Stored items:
□ □ □
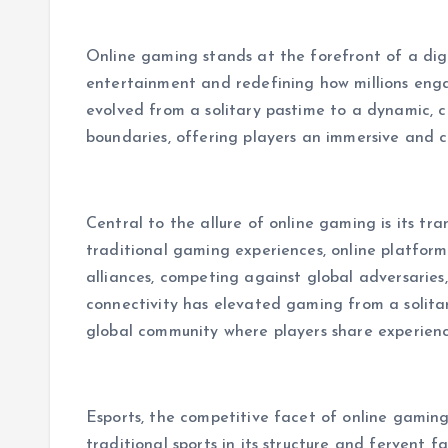
Online gaming stands at the forefront of a digi
entertainment and redefining how millions engag
evolved from a solitary pastime to a dynamic,
boundaries, offering players an immersive and co
Central to the allure of online gaming is its tra
traditional gaming experiences, online platforms
alliances, competing against global adversaries,
connectivity has elevated gaming from a solita
global community where players share experien
Esports, the competitive facet of online gamin
traditional sports in its structure and fervent 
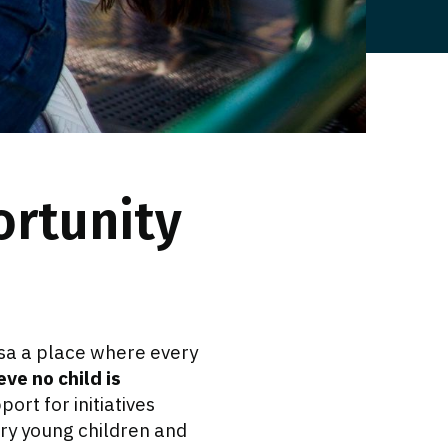
ortunity
sa a place where every
eve no child is
ort for initiatives
ery young children and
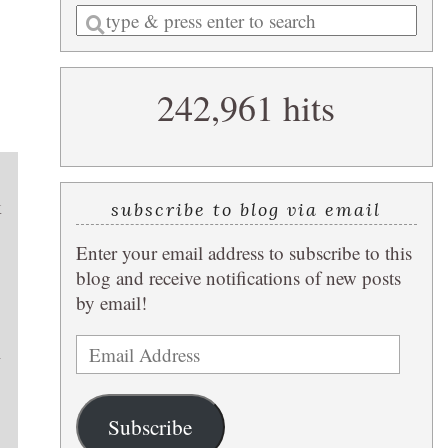
Enter
a
search
242,961 hits
query
k
subscribe to blog via email
Enter your email address to subscribe to this
blog and receive notifications of new posts
by email!
Email
l
Address
Subscribe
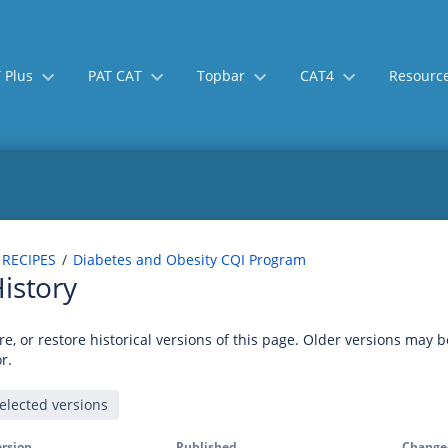
 Plus
PAT CAT
Topbar
CAT4
Resourc
 RECIPES
Diabetes and Obesity CQI Program
istory
e, or restore historical versions of this page. Older versions may 
r.
rsion
Published
Change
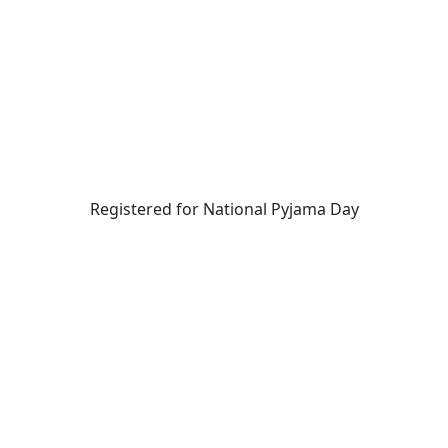
Registered for National Pyjama Day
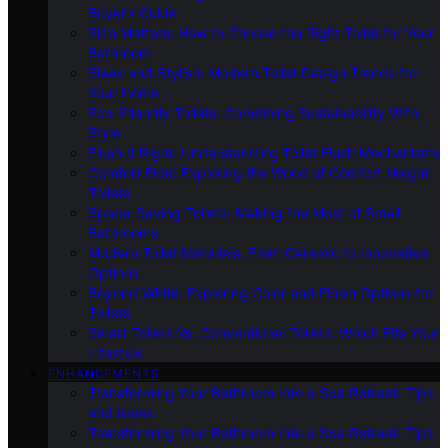
Buyer’s Guide
Size Matters: How to Choose the Right Toilet for Your
Bathroom
Sleek and Stylish: Modern Toilet Design Trends for
Your Home
Eco-Friendly Toilets: Combining Sustainability With
Style
Flush It Right: Understanding Toilet Flush Mechanisms
Comfort First: Exploring the World of Comfort Height
Toilets
Space-Saving Toilets: Making the Most of Small
Bathrooms
Modern Toilet Materials: From Ceramic to Innovative
Options
Beyond White: Exploring Color and Finish Options for
Toilets
Smart Toilets Vs. Conventional Toilets: Which Fits Your
Lifestyle
ENHANCEMENTS
Transforming Your Bathroom Into a Spa Retreat: Tips
and Ideas
Transforming Your Bathroom Into a Spa Retreat: Tips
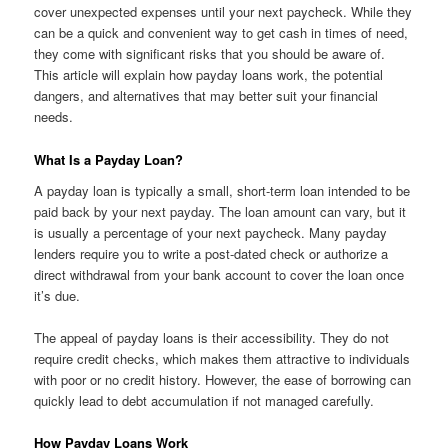
cover unexpected expenses until your next paycheck. While they
can be a quick and convenient way to get cash in times of need,
they come with significant risks that you should be aware of.
This article will explain how payday loans work, the potential
dangers, and alternatives that may better suit your financial
needs.
What Is a Payday Loan?
A payday loan is typically a small, short-term loan intended to be
paid back by your next payday. The loan amount can vary, but it
is usually a percentage of your next paycheck. Many payday
lenders require you to write a post-dated check or authorize a
direct withdrawal from your bank account to cover the loan once
it’s due.
The appeal of payday loans is their accessibility. They do not
require credit checks, which makes them attractive to individuals
with poor or no credit history. However, the ease of borrowing can
quickly lead to debt accumulation if not managed carefully.
How Payday Loans Work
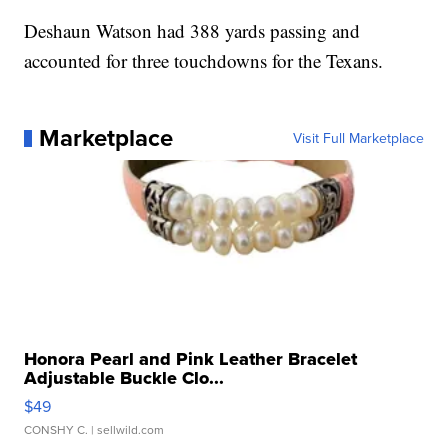
Deshaun Watson had 388 yards passing and
accounted for three touchdowns for the Texans.
Marketplace
Visit Full Marketplace
Honora Pearl and Pink Leather Bracelet
Adjustable Buckle Clo...
$49
CONSHY C.
| sellwild.com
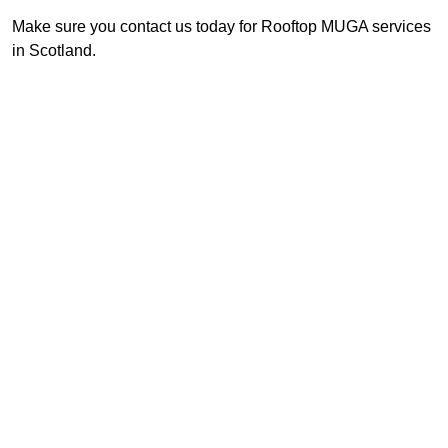
Make sure you contact us today for Rooftop MUGA services
in Scotland.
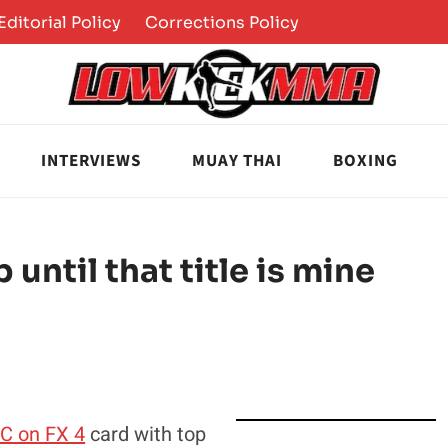
Editorial Policy
Corrections Policy
INTERVIEWS
MUAY THAI
BOXING
 until that title is mine
C on FX 4
card with top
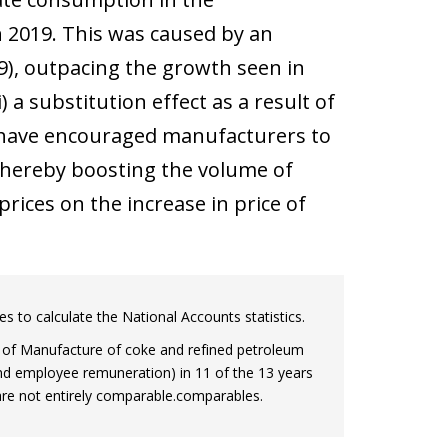
 2019. This was caused by an
), outpacing the growth seen in
 a substitution effect as a result of
d have encouraged manufacturers to
 thereby boosting the volume of
rices on the increase in price of
es to calculate the National Accounts statistics.
h of Manufacture of coke and refined petroleum
d employee remuneration) in 11 of the 13 years
h are not entirely comparable.comparables.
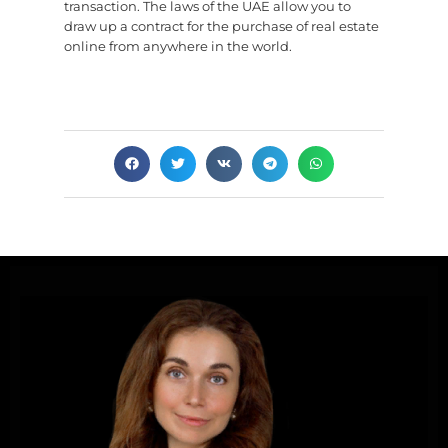
transaction. The laws of the UAE allow you to
draw up a contract for the purchase of real estate
online from anywhere in the world.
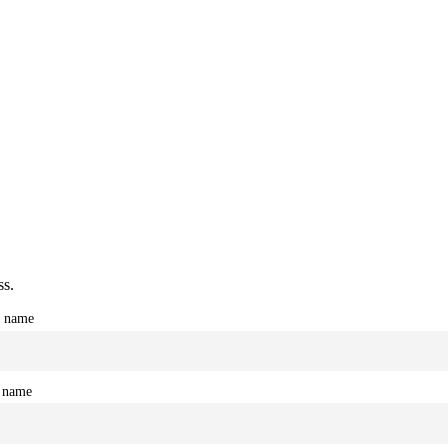
ss.
t name
 name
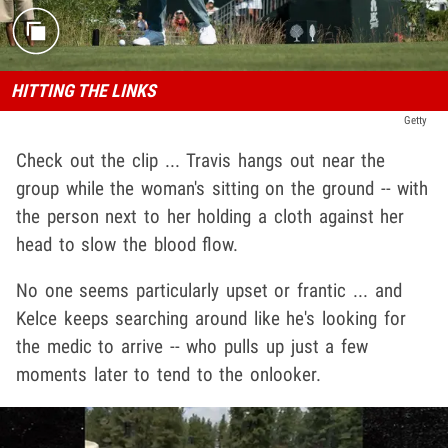
HITTING THE LINKS
Getty
Check out the clip ... Travis hangs out near the
group while the woman's sitting on the ground -- with
the person next to her holding a cloth against her
head to slow the blood flow.
No one seems particularly upset or frantic ... and
Kelce keeps searching around like he's looking for
the medic to arrive -- who pulls up just a few
moments later to tend to the onlooker.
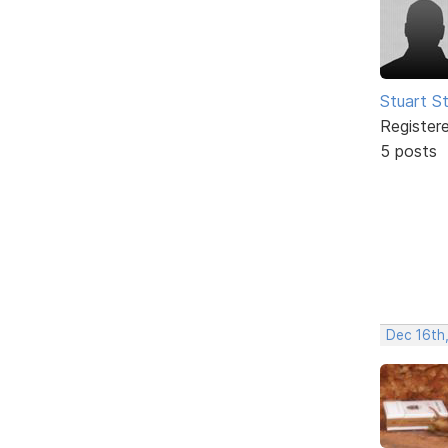
Stuart S
Register
5 posts
Dec 16th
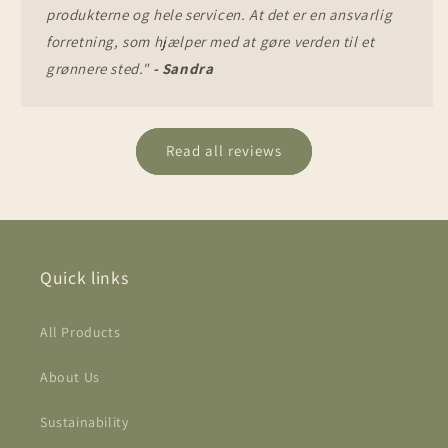
produkterne og hele servicen. At det er en ansvarlig
forretning, som hjælper med at gøre verden til et
grønnere sted."
- Sandra
Read all reviews
Quick links
All Products
About Us
Sustainability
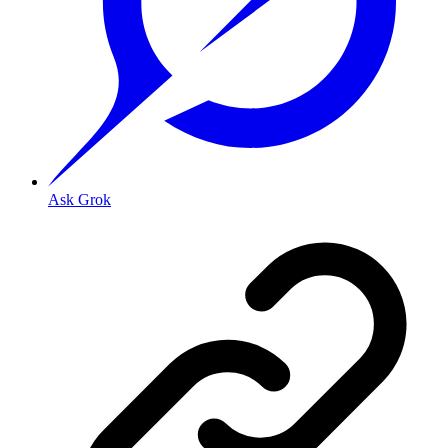
Ask Grok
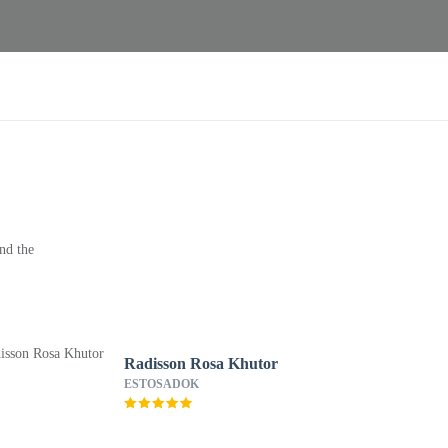
nd the
Radisson Rosa Khutor
ESTOSADOK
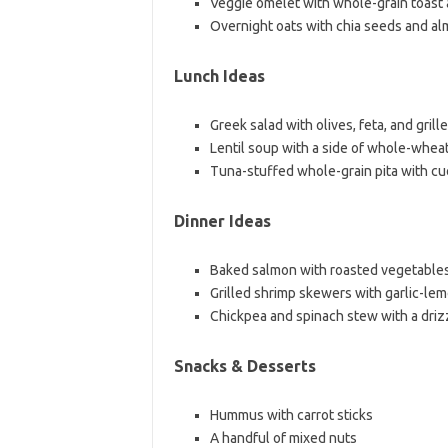
Veggie omelet with whole-grain toast
Overnight oats with chia seeds and al
Lunch Ideas
Greek salad with olives, feta, and grill
Lentil soup with a side of whole-wheat
Tuna-stuffed whole-grain pita with cu
Dinner Ideas
Baked salmon with roasted vegetable
Grilled shrimp skewers with garlic-le
Chickpea and spinach stew with a drizzl
Snacks & Desserts
Hummus with carrot sticks
A handful of mixed nuts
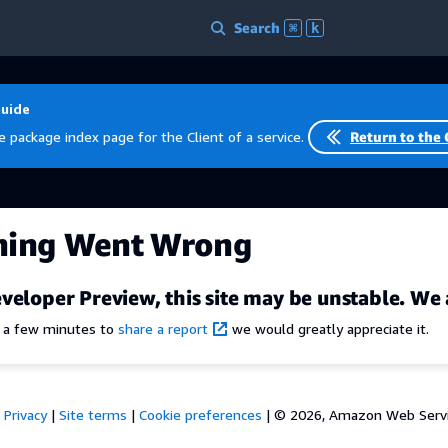
Search
⌘
k
Guide
e package index page for the Client of a service.
Return to the 
hing Went Wrong
veloper Preview, this site may be unstable. We 
e a few minutes to
share a report
we would greatly appreciate it.
Privacy
|
Site terms
|
Cookie preferences
|
© 2026, Amazon Web Services,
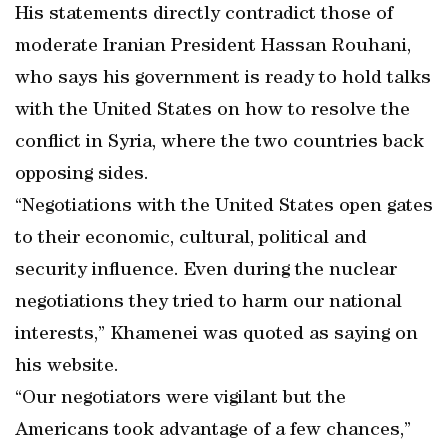
His statements directly contradict those of
moderate Iranian President Hassan Rouhani,
who says his government is ready to hold talks
with the United States on how to resolve the
conflict in Syria, where the two countries back
opposing sides.
“Negotiations with the United States open gates
to their economic, cultural, political and
security influence. Even during the nuclear
negotiations they tried to harm our national
interests,” Khamenei was quoted as saying on
his website.
“Our negotiators were vigilant but the
Americans took advantage of a few chances,”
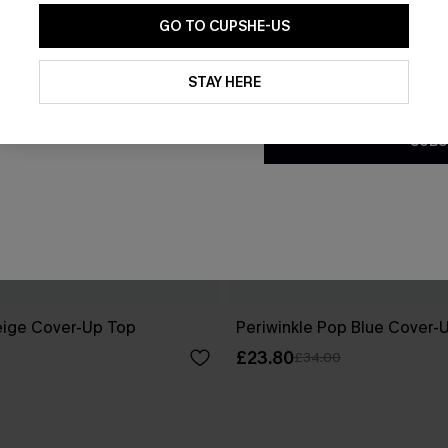
GO TO CUPSHE-US
By clicking this button, you a
updates from Cupshe via email
STAY HERE
Conditions
and
Privacy Policy
.
SUBS
eige Cover-Up Top
Periwinkle Pop Blue Cover-
£23.80
£34.00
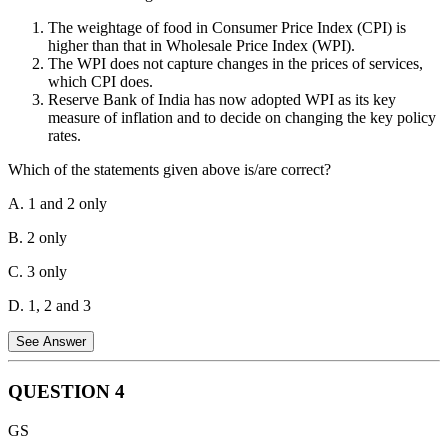
The weightage of food in Consumer Price Index (CPI) is
Note on MSP Calculation: As per the Union Budget 2018-19, the
higher than that in Wholesale Price Index (WPI).
Government of India follows the principle of fixing MSP at a level
The WPI does not capture changes in the prices of services,
of at least 1.5 times the all-India weighted average cost of
which CPI does.
production (A2+FL). This formula is recommended by the
Reserve Bank of India has now adopted WPI as its key
Commission for Agricultural Costs and Prices (CACP) to ensure a
measure of inflation and to decide on changing the key policy
minimum 50% return over the cost of production for farmers.
rates.
Which of the statements given above is/are correct?
A. 1 and 2 only
B. 2 only
C. 3 only
D. 1, 2 and 3
See Answer
QUESTION
4
Statement 1 is Correct:
The weightage of 'Food and Beverages' in
GS
the Consumer Price Index (CPI-Combined) is approximately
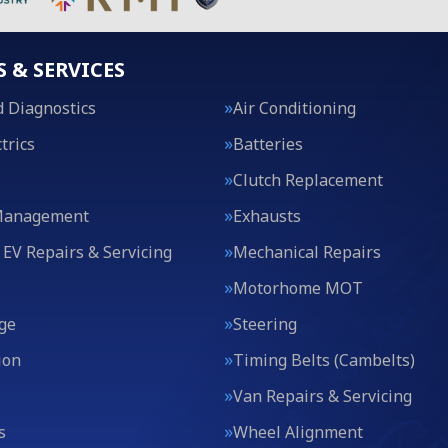
S & SERVICES
 Diagnostics
Air Conditioning
trics
Batteries
Clutch Replacement
Management
Exhausts
 EV Repairs & Servicing
Mechanical Repairs
Motorhome MOT
ge
Steering
ion
Timing Belts (Cambelts)
Van Repairs & Servicing
s
Wheel Alignment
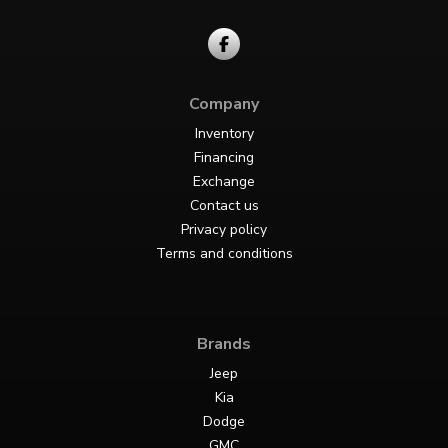
Company
Inventory
Financing
Exchange
Contact us
Privacy policy
Terms and conditions
Brands
Jeep
Kia
Dodge
GMC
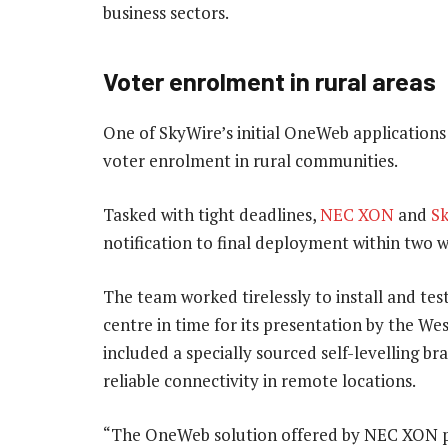
business sectors.
Voter enrolment in rural areas
One of SkyWire’s initial OneWeb applications
voter enrolment in rural communities.
Tasked with tight deadlines,
NEC XON
and
S
notification to final deployment within two 
The team worked tirelessly to install and te
centre in time for its presentation by the We
included a specially sourced self-levelling b
reliable connectivity in remote locations.
“The OneWeb solution offered by NEC XON p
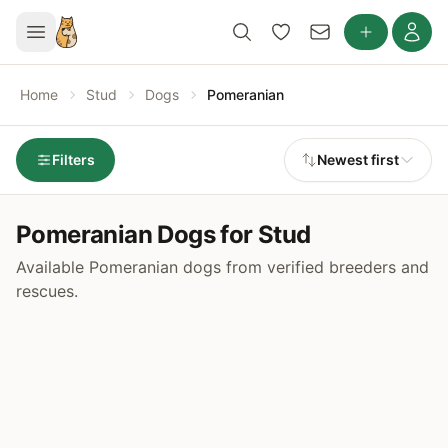
Home
Stud
Dogs
Pomeranian
Filters
Newest first
Pomeranian Dogs for Stud
Available Pomeranian dogs from verified breeders and
rescues.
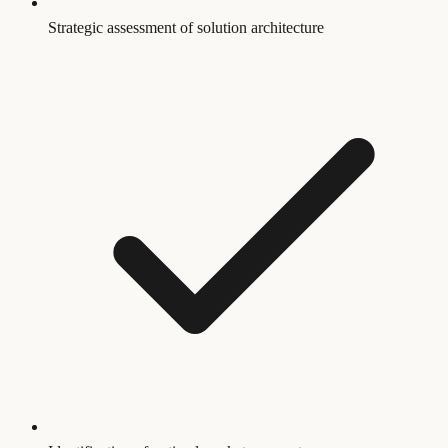
Strategic assessment of solution architecture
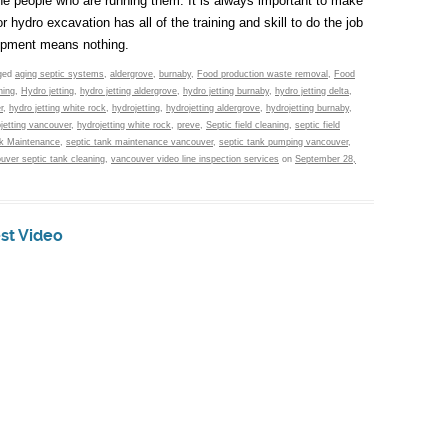
he people who are running them. It is always important to make
hydro excavation has all of the training and skill to do the job
quipment means nothing.
ged
aging septic systems
,
aldergrove
,
burnaby
,
Food production waste removal
,
Food
hing
,
Hydro jetting
,
hydro jetting aldergrove
,
hydro jetting burnaby
,
hydro jetting delta
,
r
,
hydro jetting white rock
,
hydrojetting
,
hydrojetting aldergrove
,
hydrojetting burnaby
,
jetting vancouver
,
hydrojetting white rock
,
preve
,
Septic field cleaning
,
septic field
nk Maintenance
,
septic tank maintenance vancouver
,
septic tank pumping vancouver
,
uver septic tank cleaning
,
vancouver video line inspection services
on
September 28,
est Video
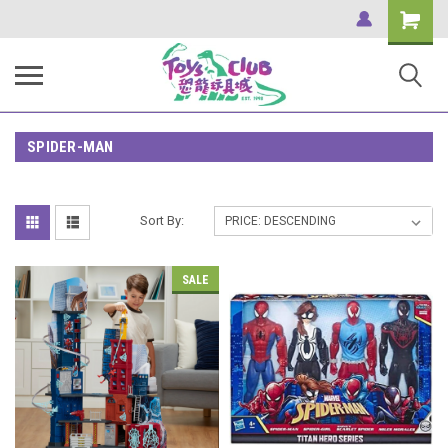
Shopping
Cart
SPIDER-MAN
Sort By:
SALE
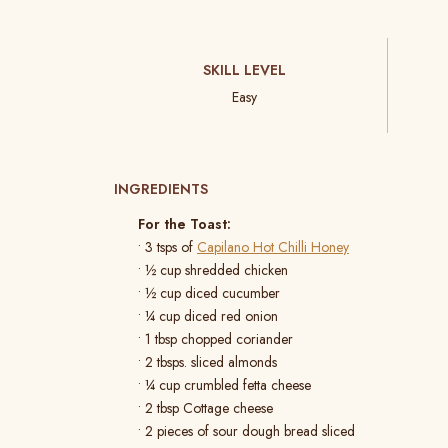
SKILL LEVEL
Easy
INGREDIENTS
For the Toast:
• 3 tsps of
Capilano Hot Chilli Honey
• ½ cup shredded chicken
• ½ cup diced cucumber
• ¼ cup diced red onion
• 1 tbsp chopped coriander
• 2 tbsps. sliced almonds
• ¼ cup crumbled fetta cheese
• 2 tbsp Cottage cheese
• 2 pieces of sour dough bread sliced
□ □ □
Action item: Nothing should appear in the answer except the lines from the first line of the data through the line holding "is usually a", exactly as written, with pictures left out.

Result for this task:
Online gaming stands at the forefront of a digi
entertainment and redefining how millions engag
evolved from a solitary pastime to a dynamic,
boundaries, offering players an immersive and co
Central to the allure of online gaming is its tra
traditional gaming experiences, online platforms
alliances, competing against global adversaries,
connectivity has elevated gaming from a solita
global community where players share experien
Esports, the competitive facet of online gamin
traditional sports in its structure and fervent 
ortunity
sa a place where every
eve no child is
ort for initiatives
ery young children and
Enter
a
search
242,961 hits
query
k
subscribe to blog via email
Enter your email address to subscribe to this
blog and receive notifications of new posts
by email!
Email
l
Address
Subscribe
 Plus
PAT CAT
Topbar
CAT4
Resourc
 RECIPES
Diabetes and Obesity CQI Program
istory
e, or restore historical versions of this page. Older versions may 
r.
rsion
Published
Change
Registered for National Pyjama Day
Buyer’s Guide
Size Matters: How to Choose the Right Toilet for Your
Bathroom
Sleek and Stylish: Modern Toilet Design Trends for
Your Home
Eco-Friendly Toilets: Combining Sustainability With
Style
Flush It Right: Understanding Toilet Flush Mechanisms
Comfort First: Exploring the World of Comfort Height
Toilets
Space-Saving Toilets: Making the Most of Small
Bathrooms
Modern Toilet Materials: From Ceramic to Innovative
Options
Beyond White: Exploring Color and Finish Options for
Toilets
Smart Toilets Vs. Conventional Toilets: Which Fits Your
Lifestyle
ENHANCEMENTS
Transforming Your Bathroom Into a Spa Retreat: Tips
and Ideas
Transforming Your Bathroom Into a Spa Retreat: Tips
cover unexpected expenses until your next paycheck. While they
can be a quick and convenient way to get cash in times of need,
they come with significant risks that you should be aware of.
This article will explain how payday loans work, the potential
dangers, and alternatives that may better suit your financial
needs.
What Is a Payday Loan?
A payday loan is typically a small, short-term loan intended to be
paid back by your next payday. The loan amount can vary, but it
is usually a percentage of your next paycheck. Many payday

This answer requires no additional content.